** Opening The data block **
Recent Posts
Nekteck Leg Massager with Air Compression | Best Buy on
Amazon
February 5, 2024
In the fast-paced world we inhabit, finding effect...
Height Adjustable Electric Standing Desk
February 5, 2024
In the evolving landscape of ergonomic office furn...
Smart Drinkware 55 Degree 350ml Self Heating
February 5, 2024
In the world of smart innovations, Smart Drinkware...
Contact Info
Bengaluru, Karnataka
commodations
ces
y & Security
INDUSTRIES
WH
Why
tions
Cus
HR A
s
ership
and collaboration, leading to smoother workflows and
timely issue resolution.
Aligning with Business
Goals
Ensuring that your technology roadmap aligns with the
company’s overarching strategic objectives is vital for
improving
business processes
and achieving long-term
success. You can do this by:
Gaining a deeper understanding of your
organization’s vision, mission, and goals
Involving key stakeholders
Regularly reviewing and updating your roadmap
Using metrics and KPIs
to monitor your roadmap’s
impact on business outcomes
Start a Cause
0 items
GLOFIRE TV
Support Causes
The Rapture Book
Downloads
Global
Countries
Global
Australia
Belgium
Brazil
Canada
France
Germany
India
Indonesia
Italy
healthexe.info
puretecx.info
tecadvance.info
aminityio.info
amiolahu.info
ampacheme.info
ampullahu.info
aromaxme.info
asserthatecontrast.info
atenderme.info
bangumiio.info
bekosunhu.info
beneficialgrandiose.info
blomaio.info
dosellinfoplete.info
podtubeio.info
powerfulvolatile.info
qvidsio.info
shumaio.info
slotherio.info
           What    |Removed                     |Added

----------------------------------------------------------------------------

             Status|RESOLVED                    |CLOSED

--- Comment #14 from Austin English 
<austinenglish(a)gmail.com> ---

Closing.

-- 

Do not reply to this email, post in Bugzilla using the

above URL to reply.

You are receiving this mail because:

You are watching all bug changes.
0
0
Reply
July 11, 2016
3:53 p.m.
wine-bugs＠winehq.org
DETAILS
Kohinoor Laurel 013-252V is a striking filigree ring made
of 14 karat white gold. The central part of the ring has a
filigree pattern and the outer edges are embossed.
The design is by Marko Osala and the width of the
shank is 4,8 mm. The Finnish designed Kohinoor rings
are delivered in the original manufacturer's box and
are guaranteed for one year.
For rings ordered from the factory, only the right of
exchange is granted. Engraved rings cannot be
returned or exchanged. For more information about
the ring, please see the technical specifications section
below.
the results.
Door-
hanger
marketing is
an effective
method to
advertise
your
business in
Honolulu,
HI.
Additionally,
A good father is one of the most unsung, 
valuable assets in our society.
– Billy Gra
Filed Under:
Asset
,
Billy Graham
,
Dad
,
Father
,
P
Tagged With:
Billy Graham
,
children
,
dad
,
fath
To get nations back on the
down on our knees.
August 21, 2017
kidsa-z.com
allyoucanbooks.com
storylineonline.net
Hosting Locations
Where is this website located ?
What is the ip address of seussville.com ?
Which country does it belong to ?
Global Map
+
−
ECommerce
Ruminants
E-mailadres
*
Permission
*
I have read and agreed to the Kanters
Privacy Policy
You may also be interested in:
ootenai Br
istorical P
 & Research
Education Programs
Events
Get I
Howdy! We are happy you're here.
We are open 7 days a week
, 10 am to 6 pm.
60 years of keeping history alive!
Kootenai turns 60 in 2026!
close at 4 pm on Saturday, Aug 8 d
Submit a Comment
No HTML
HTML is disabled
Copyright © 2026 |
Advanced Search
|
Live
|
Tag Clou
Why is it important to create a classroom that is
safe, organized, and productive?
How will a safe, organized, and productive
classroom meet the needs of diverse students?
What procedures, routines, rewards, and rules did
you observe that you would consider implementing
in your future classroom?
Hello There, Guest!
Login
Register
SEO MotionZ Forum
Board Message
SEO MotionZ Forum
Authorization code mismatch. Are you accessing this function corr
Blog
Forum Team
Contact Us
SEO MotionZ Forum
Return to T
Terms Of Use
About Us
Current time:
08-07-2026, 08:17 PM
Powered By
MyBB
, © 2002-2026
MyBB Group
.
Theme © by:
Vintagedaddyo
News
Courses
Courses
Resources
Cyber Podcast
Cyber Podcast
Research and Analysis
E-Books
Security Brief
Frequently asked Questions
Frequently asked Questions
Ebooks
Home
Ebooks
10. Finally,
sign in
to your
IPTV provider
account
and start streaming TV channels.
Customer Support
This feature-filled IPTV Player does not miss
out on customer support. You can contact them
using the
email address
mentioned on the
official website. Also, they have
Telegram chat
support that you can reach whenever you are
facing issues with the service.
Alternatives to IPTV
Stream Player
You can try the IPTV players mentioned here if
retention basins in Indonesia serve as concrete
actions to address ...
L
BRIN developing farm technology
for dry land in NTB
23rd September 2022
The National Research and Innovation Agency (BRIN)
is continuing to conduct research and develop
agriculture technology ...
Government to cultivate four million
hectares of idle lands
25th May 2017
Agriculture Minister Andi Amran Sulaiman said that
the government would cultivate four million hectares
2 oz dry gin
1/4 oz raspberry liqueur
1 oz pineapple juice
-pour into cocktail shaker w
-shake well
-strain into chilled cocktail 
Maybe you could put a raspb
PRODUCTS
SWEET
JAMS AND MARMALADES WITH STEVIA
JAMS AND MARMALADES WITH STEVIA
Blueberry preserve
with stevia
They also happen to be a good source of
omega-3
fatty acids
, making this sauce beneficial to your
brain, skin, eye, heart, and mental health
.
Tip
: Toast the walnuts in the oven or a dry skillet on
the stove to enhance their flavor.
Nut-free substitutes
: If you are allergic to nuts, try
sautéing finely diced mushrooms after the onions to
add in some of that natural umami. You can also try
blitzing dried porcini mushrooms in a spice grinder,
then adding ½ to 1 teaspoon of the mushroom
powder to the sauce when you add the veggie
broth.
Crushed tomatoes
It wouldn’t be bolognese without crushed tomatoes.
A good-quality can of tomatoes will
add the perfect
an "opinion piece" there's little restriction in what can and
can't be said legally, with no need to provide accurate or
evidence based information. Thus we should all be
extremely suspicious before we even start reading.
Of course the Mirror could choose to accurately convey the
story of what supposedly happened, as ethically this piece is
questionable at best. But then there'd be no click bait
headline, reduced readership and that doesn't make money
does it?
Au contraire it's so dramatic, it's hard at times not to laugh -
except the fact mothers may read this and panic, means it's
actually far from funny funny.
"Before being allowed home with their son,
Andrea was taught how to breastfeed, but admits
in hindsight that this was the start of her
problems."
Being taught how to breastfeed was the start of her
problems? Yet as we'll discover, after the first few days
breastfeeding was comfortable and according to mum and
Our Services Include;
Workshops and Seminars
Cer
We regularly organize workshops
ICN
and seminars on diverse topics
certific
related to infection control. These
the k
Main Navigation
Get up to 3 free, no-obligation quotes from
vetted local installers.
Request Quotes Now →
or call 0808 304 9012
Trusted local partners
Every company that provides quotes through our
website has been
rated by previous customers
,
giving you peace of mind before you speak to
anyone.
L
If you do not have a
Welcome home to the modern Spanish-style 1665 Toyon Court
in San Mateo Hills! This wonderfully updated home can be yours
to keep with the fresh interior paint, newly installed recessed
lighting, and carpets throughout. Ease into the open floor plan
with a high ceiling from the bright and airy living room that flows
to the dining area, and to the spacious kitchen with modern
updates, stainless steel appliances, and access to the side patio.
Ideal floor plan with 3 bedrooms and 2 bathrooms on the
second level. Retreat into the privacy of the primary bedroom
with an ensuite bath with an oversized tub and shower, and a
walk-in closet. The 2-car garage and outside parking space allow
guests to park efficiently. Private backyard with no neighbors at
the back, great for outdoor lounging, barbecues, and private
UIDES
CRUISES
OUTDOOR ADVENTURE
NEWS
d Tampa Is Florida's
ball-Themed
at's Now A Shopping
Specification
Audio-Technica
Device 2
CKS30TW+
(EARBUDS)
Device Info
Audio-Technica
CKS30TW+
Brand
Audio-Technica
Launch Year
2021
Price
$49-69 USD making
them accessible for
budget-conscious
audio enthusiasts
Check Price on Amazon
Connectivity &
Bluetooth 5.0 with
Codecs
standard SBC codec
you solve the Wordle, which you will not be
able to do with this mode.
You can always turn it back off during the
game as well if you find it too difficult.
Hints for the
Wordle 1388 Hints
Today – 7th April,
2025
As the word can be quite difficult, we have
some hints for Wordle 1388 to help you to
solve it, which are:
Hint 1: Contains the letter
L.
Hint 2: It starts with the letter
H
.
** Closing The data block **
**Problem to solve**
Up to and including the line with "impact on business outcomes", repeat the data exactly, starting from its first line; nothing else belongs in the response.

**Answer box**
Recent Posts
Nekteck Leg Massager with Air Compression | Best Buy on
Amazon
February 5, 2024
In the fast-paced world we inhabit, finding effect...
Height Adjustable Electric Standing Desk
February 5, 2024
In the evolving landscape of ergonomic office furn...
Smart Drinkware 55 Degree 350ml Self Heating
February 5, 2024
In the world of smart innovations, Smart Drinkware...
Contact Info
Bengaluru, Karnataka
commodations
ces
y & Security
INDUSTRIES
WH
Why
tions
Cus
HR A
s
ership
and collaboration, leading to smoother workflows and
timely issue resolution.
Aligning with Business
Goals
Ensuring that your technology roadmap aligns with the
company’s overarching strategic objectives is vital for
improving
business processes
and achieving long-term
success. You can do this by:
Gaining a deeper understanding of your
organization’s vision, mission, and goals
Involving key stakeholders
Regularly reviewing and updating your roadmap
Using metrics and KPIs
to monitor your roadmap’s
impact on business outcomes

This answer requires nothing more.